0

I would like to run a bootstrap of a weighted mean in a for loop (I don’t think I can use ‘apply’ because it concerns a weighted mean). I would only need to store the resulting standard errors in a dataframe. Another post provided the code for how to calculate the weighted mean in a bootstrap (bootstrap weighted mean in R), and works perfectly:

library(boot)
 
mtcarsdata = mtcars #dataframe for data 
mtcarsweights = rev(mtcars) #dataframe for weights

samplewmean <- function(d, i, j) {
  d <- d[i, ]
  w <- j[i, ]
  return(weighted.mean(d, w))   
}

results_qsec <- sd(boot(data= mtcarsdata[, 6, drop = FALSE], 
                     statistic = samplewmean, 
                     R=10000, 
                     j = mtcarsweights[, 6 , drop = FALSE])[[2]], na.rm=T)
results_qsec

To then run it in a loop, I tried:

outputboot = matrix(NA, nrow=11, ncol=1)
for (k in 1:11){
  outputboot[1,k] = sd(boot(data= mtcarsdata[, k, drop = FALSE], 
                       statistic = samplewmean, 
                       R=10000, 
                       j = mtcarsweights[, k, drop = FALSE])[[2]], na.rm=T)
}
outputboot

But this doesn't work.

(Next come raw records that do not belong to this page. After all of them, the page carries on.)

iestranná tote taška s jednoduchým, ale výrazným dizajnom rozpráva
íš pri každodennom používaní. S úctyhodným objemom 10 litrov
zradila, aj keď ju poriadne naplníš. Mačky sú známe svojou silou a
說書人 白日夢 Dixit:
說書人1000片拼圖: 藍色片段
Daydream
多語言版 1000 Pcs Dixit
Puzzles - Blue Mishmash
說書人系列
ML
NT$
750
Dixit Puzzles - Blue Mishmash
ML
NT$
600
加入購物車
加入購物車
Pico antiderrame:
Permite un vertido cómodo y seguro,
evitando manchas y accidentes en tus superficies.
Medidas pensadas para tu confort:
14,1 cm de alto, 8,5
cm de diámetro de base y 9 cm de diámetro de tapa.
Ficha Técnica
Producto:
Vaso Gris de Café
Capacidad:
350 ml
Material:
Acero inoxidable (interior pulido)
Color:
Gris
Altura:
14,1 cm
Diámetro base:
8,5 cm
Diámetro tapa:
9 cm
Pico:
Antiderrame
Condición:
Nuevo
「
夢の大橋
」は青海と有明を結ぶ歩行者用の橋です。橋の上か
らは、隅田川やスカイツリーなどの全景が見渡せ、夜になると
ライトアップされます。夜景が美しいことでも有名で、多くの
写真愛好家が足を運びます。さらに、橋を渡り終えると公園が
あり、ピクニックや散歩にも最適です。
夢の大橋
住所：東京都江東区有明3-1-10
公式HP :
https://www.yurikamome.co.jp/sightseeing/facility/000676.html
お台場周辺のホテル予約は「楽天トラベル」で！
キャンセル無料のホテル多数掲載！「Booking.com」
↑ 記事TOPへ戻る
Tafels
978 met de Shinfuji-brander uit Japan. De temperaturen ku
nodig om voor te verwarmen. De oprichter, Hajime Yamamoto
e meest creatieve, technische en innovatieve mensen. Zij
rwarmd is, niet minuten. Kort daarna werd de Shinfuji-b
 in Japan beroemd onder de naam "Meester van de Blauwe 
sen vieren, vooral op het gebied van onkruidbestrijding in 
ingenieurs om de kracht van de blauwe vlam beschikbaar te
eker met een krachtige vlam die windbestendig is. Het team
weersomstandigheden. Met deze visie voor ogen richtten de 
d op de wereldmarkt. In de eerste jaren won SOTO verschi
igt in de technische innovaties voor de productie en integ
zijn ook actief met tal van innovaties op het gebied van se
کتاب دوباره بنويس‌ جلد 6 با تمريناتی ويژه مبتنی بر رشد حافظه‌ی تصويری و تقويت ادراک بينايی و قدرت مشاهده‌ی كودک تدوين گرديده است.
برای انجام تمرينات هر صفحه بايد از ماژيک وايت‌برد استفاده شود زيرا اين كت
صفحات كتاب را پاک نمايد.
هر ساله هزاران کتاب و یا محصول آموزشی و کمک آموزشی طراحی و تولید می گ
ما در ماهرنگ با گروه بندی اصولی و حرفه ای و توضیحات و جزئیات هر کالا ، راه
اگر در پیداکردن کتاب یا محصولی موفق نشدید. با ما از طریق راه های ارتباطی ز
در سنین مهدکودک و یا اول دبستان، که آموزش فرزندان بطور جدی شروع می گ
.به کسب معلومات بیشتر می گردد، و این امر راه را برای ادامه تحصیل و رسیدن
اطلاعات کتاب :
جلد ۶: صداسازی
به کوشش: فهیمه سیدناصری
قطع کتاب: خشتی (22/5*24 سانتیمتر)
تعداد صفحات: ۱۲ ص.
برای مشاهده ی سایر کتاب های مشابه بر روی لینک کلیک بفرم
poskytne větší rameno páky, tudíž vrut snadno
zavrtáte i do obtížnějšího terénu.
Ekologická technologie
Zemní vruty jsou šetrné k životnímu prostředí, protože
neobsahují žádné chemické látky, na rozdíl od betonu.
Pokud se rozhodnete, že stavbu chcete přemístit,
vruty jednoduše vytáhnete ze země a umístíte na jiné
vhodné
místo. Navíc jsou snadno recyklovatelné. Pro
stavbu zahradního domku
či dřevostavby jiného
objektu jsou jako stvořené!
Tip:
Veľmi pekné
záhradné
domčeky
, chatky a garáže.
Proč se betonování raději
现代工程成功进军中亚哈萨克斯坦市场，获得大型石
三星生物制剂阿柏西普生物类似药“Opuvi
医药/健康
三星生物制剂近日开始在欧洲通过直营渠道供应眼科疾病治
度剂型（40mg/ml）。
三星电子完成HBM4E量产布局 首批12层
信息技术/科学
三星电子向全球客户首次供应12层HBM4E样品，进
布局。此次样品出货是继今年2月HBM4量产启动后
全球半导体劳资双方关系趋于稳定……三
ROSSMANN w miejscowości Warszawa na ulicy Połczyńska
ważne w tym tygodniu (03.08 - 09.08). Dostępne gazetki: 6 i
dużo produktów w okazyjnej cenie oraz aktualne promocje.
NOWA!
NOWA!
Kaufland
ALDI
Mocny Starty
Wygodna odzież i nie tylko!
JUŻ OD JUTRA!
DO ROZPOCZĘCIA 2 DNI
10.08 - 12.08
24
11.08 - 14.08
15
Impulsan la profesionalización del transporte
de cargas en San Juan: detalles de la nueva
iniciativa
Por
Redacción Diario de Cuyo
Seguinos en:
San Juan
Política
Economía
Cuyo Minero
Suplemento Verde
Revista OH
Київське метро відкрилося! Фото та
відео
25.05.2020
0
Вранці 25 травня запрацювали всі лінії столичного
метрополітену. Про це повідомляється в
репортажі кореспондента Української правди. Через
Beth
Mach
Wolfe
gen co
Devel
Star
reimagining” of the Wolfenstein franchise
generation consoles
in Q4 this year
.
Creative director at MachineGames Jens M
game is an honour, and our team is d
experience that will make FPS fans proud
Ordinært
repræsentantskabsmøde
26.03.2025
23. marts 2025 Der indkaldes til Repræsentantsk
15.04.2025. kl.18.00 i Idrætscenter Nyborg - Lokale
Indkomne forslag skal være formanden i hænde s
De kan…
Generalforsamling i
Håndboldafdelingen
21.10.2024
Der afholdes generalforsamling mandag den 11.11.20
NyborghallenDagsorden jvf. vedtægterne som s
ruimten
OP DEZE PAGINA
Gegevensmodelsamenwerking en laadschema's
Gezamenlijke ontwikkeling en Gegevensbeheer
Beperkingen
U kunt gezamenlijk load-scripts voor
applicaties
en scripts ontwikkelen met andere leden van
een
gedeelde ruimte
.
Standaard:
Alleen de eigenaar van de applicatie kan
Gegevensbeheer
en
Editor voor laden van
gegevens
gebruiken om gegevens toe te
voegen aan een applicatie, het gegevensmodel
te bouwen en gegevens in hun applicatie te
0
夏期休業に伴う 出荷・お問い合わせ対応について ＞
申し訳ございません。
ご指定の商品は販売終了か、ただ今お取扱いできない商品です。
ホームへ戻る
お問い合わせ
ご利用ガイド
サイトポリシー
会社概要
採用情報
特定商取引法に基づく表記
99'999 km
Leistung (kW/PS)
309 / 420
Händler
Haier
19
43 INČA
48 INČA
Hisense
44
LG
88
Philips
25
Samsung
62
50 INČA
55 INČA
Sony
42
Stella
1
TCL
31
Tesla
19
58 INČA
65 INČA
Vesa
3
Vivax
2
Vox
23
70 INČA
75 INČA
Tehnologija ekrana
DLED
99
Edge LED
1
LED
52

The first output isn’t even correct. I suspect the code can’t work with two iterators: one for looping over the columns and the other for the sampling with replacement.

I hope anyone could offer some help.

Anne
  • 19
  • 4
  • So you basically want to not only bootstrap one column, but all mtcars columns and get their weighted mean? – deschen Dec 10 '21 at 08:29
  • Whenever you can calculate sth. in one step for each column you can use `apply`, `map` and friends. This should be the case for the weighted mean – danlooo Dec 10 '21 at 08:29

1 Answers1

1

This will calculate the standard deviation of all bootstraps for each column of the table mtcarsdata weighted by mtcarsweights.

Since we can calculate the result in one step, we can use apply and friends (here: purrr:map_dbl)

library(boot)
library(purrr)

set.seed(1337)

mtcarsdata <- mtcars # dataframe for data
mtcarsweights <- rev(mtcars) # dataframe for weights

samplewmean <- function(d, i, j) {
  d <- d[i, ]
  w <- j[i, ]
  return(weighted.mean(d, w))
}

mtcarsdata %>%
  ncol() %>%
  seq() %>%
  map_dbl(~ {
    # .x is the number of the current column
    sd(boot(
      data = mtcarsdata[, .x, drop = FALSE],
      statistic = samplewmean,
      R = 10000,
      j = mtcarsweights[, .x, drop = FALSE]
    )[[2]], na.rm = T)
  })
#>  [1]  0.90394218  0.31495232 23.93790468  6.34068205  0.09460257  0.19103196
#>  [7]  0.33131814  0.07487754  0.07745781  0.13477355  0.27240347

Created on 2021-12-10 by the reprex package (v2.0.1)

danlooo
  • 10,067
  • 2
  • 8
  • 22